* [Exercise aim]: From the material below, list every line containing "link".

* [The input]:
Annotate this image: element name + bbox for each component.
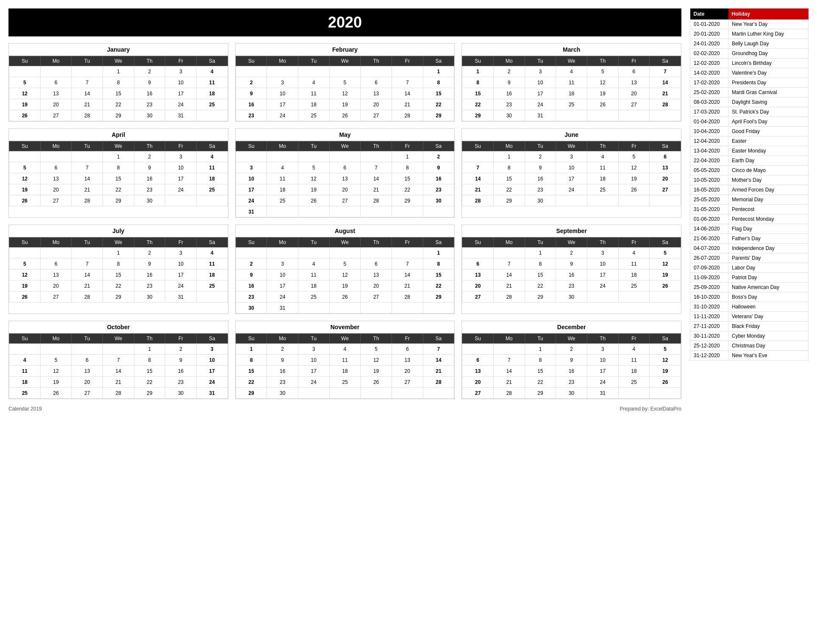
calendar-day: 11 (556, 77, 587, 88)
holiday-date: 31-10-2020 (690, 302, 728, 312)
calendar-day (329, 303, 361, 314)
day-header: Mo (267, 238, 298, 247)
calendar-day (618, 195, 650, 206)
calendar-day: 17 (525, 88, 556, 99)
calendar-day (587, 291, 618, 303)
calendar-day: 19 (329, 280, 361, 291)
calendar-day (267, 151, 298, 162)
calendar-day: 22 (236, 377, 267, 388)
calendar-day: 24 (587, 280, 618, 291)
calendar-day: 19 (361, 366, 392, 377)
calendar-day: 17 (165, 173, 197, 184)
day-header: Th (587, 56, 618, 66)
month-table: SuMoTuWeThFrSa12345678910111213141516171… (462, 333, 681, 399)
calendar-day: 2 (493, 66, 525, 77)
calendar-day: 10 (165, 258, 197, 269)
day-header: Mo (493, 56, 525, 66)
day-header: Sa (196, 142, 228, 151)
calendar-day: 6 (40, 162, 72, 173)
calendar-day: 14 (72, 173, 103, 184)
holiday-name: Boss's Day (728, 292, 809, 302)
day-header: Tu (525, 56, 556, 66)
calendar-day: 8 (525, 355, 556, 366)
calendar-day: 23 (267, 377, 298, 388)
day-header: Th (587, 334, 618, 344)
calendar-day: 4 (587, 151, 618, 162)
holiday-date: 22-04-2020 (690, 156, 728, 166)
holiday-name: Christmas Day (728, 341, 809, 351)
day-header: Fr (618, 238, 650, 247)
calendar-day (40, 66, 72, 77)
calendar-day: 28 (392, 110, 423, 121)
calendar-day (329, 206, 361, 217)
calendar-day (298, 247, 329, 258)
calendar-day: 3 (165, 151, 197, 162)
holiday-date: 31-05-2020 (690, 205, 728, 214)
calendar-day: 14 (103, 366, 134, 377)
calendar-day (298, 151, 329, 162)
calendar-day (72, 247, 103, 258)
day-header: Tu (298, 238, 329, 247)
calendar-day: 4 (196, 151, 228, 162)
calendar-day (361, 66, 392, 77)
calendar-day: 9 (556, 258, 587, 269)
calendar-day: 10 (165, 77, 197, 88)
calendar-day: 10 (525, 77, 556, 88)
calendar-day: 4 (196, 247, 228, 258)
day-header: Su (462, 142, 494, 151)
holiday-row: 01-06-2020Pentecost Monday (690, 214, 809, 224)
calendar-day: 2 (236, 258, 267, 269)
calendar-day: 16 (236, 280, 267, 291)
calendar-day: 1 (236, 344, 267, 355)
calendar-section: 2020 JanuarySuMoTuWeThFrSa12345678910111… (8, 8, 681, 412)
holiday-row: 24-01-2020Belly Laugh Day (690, 39, 809, 49)
month-block-april: AprilSuMoTuWeThFrSa123456789101112131415… (8, 128, 228, 218)
calendar-day: 12 (329, 269, 361, 280)
holiday-name: Daylight Saving (728, 97, 809, 107)
calendar-day: 22 (423, 280, 454, 291)
holiday-date: 13-04-2020 (690, 146, 728, 156)
footer: Calendar 2019 Prepared by: ExcelDataPro (8, 406, 681, 412)
calendar-day: 25 (587, 184, 618, 195)
calendar-day: 5 (40, 355, 72, 366)
day-header: Fr (165, 238, 197, 247)
calendar-day: 4 (329, 344, 361, 355)
calendar-day: 7 (72, 162, 103, 173)
calendar-day (392, 66, 423, 77)
holiday-name: Easter (728, 136, 809, 146)
calendar-day: 7 (392, 258, 423, 269)
calendar-day: 19 (9, 280, 41, 291)
holiday-name: Mardi Gras Carnival (728, 88, 809, 97)
calendar-day: 20 (618, 88, 650, 99)
calendar-day: 27 (462, 388, 494, 399)
calendar-day: 17 (298, 366, 329, 377)
calendar-day: 11 (618, 355, 650, 366)
calendar-day: 28 (392, 291, 423, 303)
month-name: April (9, 129, 228, 141)
calendar-day: 30 (134, 110, 165, 121)
calendar-day: 15 (525, 366, 556, 377)
day-header: Su (462, 56, 494, 66)
holiday-name: Martin Luther King Day (728, 29, 809, 39)
calendar-day (72, 344, 103, 355)
calendar-day: 9 (134, 162, 165, 173)
calendar-day: 23 (525, 184, 556, 195)
calendar-day: 12 (40, 366, 72, 377)
calendar-day: 6 (40, 258, 72, 269)
calendar-day: 22 (134, 377, 165, 388)
calendar-day: 7 (361, 162, 392, 173)
calendar-day: 20 (40, 184, 72, 195)
calendar-day: 29 (134, 388, 165, 399)
holiday-date: 20-01-2020 (690, 29, 728, 39)
calendar-day: 20 (40, 99, 72, 110)
calendar-day: 22 (392, 184, 423, 195)
month-table: SuMoTuWeThFrSa12345678910111213141516171… (236, 237, 455, 314)
holiday-row: 25-09-2020Native American Day (690, 283, 809, 292)
calendar-day: 27 (40, 195, 72, 206)
holiday-row: 17-02-2020Presidents Day (690, 78, 809, 88)
calendar-day: 31 (236, 206, 267, 217)
calendar-day: 24 (298, 377, 329, 388)
calendar-day (618, 291, 650, 303)
calendar-day: 31 (165, 110, 197, 121)
calendar-day: 23 (134, 280, 165, 291)
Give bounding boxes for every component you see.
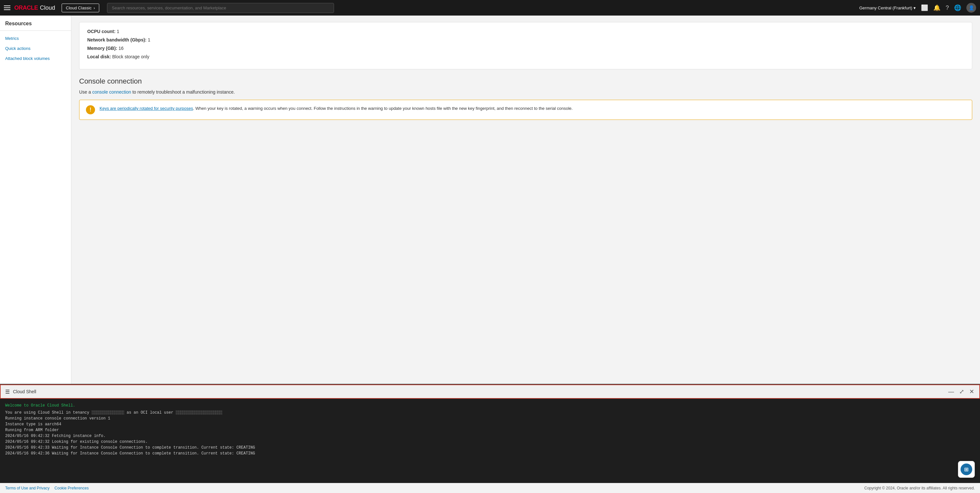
region-label: Germany Central (Frankfurt)	[859, 5, 912, 10]
nav-right-controls: Germany Central (Frankfurt) ▾ ⬜ 🔔 ? 🌐 👤	[859, 3, 976, 13]
help-icon[interactable]: ?	[946, 5, 949, 11]
search-bar[interactable]	[107, 3, 334, 13]
memory-row: Memory (GB): 16	[87, 46, 964, 51]
description-prefix: Use a	[79, 89, 92, 95]
sidebar-item-attached-block-volumes[interactable]: Attached block volumes	[0, 54, 71, 63]
terminal-line: 2024/05/16 09:42:32 Looking for existing…	[5, 439, 975, 445]
cookie-link[interactable]: Cookie Preferences	[54, 486, 89, 490]
warning-text: Keys are periodically rotated for securi…	[100, 105, 573, 112]
network-value: 1	[148, 37, 151, 43]
memory-value: 16	[118, 46, 124, 51]
content-area: Resources Metrics Quick actions Attached…	[0, 16, 980, 384]
globe-icon[interactable]: 🌐	[954, 4, 961, 11]
terminal-line: Instance type is aarch64	[5, 422, 975, 427]
help-bubble-icon: ⊞	[961, 463, 972, 475]
user-icon: 👤	[969, 5, 974, 10]
footer-copyright: Copyright © 2024, Oracle and/or its affi…	[864, 486, 975, 490]
chevron-down-icon: ▾	[913, 5, 916, 10]
sidebar-title: Resources	[0, 21, 71, 31]
local-disk-label: Local disk:	[87, 54, 111, 59]
cloud-shell-header: ☰ Cloud Shell — ⤢ ✕	[0, 385, 980, 399]
console-connection-section: Console connection Use a console connect…	[79, 77, 972, 120]
top-navigation: ORACLE Cloud Cloud Classic › Germany Cen…	[0, 0, 980, 16]
search-input[interactable]	[107, 3, 334, 13]
footer: Terms of Use and Privacy Cookie Preferen…	[0, 483, 980, 493]
ocpu-label: OCPU count:	[87, 29, 115, 34]
local-disk-value: Block storage only	[112, 54, 149, 59]
cloud-shell-hamburger-icon[interactable]: ☰	[5, 389, 10, 395]
help-bubble[interactable]: ⊞	[958, 461, 975, 478]
cloud-classic-button[interactable]: Cloud Classic ›	[62, 3, 99, 12]
main-content: OCPU count: 1 Network bandwidth (Gbps): …	[72, 16, 980, 384]
warning-body: . When your key is rotated, a warning oc…	[193, 106, 573, 111]
description-suffix: to remotely troubleshoot a malfunctionin…	[131, 89, 235, 95]
ocpu-count-row: OCPU count: 1	[87, 29, 964, 34]
hamburger-menu-icon[interactable]	[4, 5, 10, 10]
terminal-line: Running instance console connection vers…	[5, 415, 975, 422]
cloud-shell-title: Cloud Shell	[13, 389, 36, 394]
local-disk-row: Local disk: Block storage only	[87, 54, 964, 59]
network-label: Network bandwidth (Gbps):	[87, 37, 146, 43]
memory-label: Memory (GB):	[87, 46, 118, 51]
shell-controls: — ⤢ ✕	[948, 387, 975, 396]
close-button[interactable]: ✕	[969, 387, 975, 396]
terminal-line: 2024/05/16 09:42:33 Waiting for Instance…	[5, 445, 975, 450]
warning-icon: !	[86, 105, 95, 114]
terminal-lines: You are using Cloud Shell in tenancy ░░░…	[5, 410, 975, 457]
console-connection-description: Use a console connection to remotely tro…	[79, 89, 972, 95]
terminal-welcome-text: Welcome to Oracle Cloud Shell.	[5, 403, 975, 408]
terminal-line: You are using Cloud Shell in tenancy ░░░…	[5, 410, 975, 415]
terminal-line: 2024/05/16 09:42:32 Fetching instance in…	[5, 433, 975, 439]
sidebar: Resources Metrics Quick actions Attached…	[0, 16, 72, 384]
sidebar-item-metrics[interactable]: Metrics	[0, 33, 71, 43]
network-bandwidth-row: Network bandwidth (Gbps): 1	[87, 37, 964, 43]
console-connection-title: Console connection	[79, 77, 972, 86]
terminal-icon[interactable]: ⬜	[921, 4, 928, 11]
warning-box: ! Keys are periodically rotated for secu…	[79, 100, 972, 120]
sidebar-item-quick-actions[interactable]: Quick actions	[0, 43, 71, 54]
terminal-line: 2024/05/16 09:42:36 Waiting for Instance…	[5, 450, 975, 457]
warning-link[interactable]: Keys are periodically rotated for securi…	[100, 106, 193, 111]
main-layout: Resources Metrics Quick actions Attached…	[0, 16, 980, 483]
console-connection-link[interactable]: console connection	[92, 89, 131, 95]
bell-icon[interactable]: 🔔	[933, 4, 940, 11]
terminal-body[interactable]: Welcome to Oracle Cloud Shell. You are u…	[0, 399, 980, 483]
cloud-brand-text: Cloud	[40, 5, 55, 11]
minimize-button[interactable]: —	[948, 388, 955, 396]
ocpu-value: 1	[117, 29, 119, 34]
terms-link[interactable]: Terms of Use and Privacy	[5, 486, 49, 490]
info-card: OCPU count: 1 Network bandwidth (Gbps): …	[79, 22, 972, 69]
oracle-brand-text: ORACLE	[14, 5, 38, 11]
footer-left: Terms of Use and Privacy Cookie Preferen…	[5, 486, 92, 490]
oracle-logo: ORACLE Cloud	[14, 5, 55, 11]
region-selector[interactable]: Germany Central (Frankfurt) ▾	[859, 5, 916, 10]
maximize-button[interactable]: ⤢	[959, 387, 965, 396]
terminal-line: Running from ARM folder	[5, 427, 975, 433]
cloud-shell-panel: ☰ Cloud Shell — ⤢ ✕ Welcome to Oracle Cl…	[0, 384, 980, 483]
user-avatar[interactable]: 👤	[966, 3, 976, 13]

* [Task answer]:
cookie-link[interactable]: Cookie Preferences	[54, 486, 89, 490]
warning-link[interactable]: Keys are periodically rotated for securi…	[100, 106, 193, 111]
console-connection-link[interactable]: console connection	[92, 89, 131, 95]
terms-link[interactable]: Terms of Use and Privacy	[5, 486, 49, 490]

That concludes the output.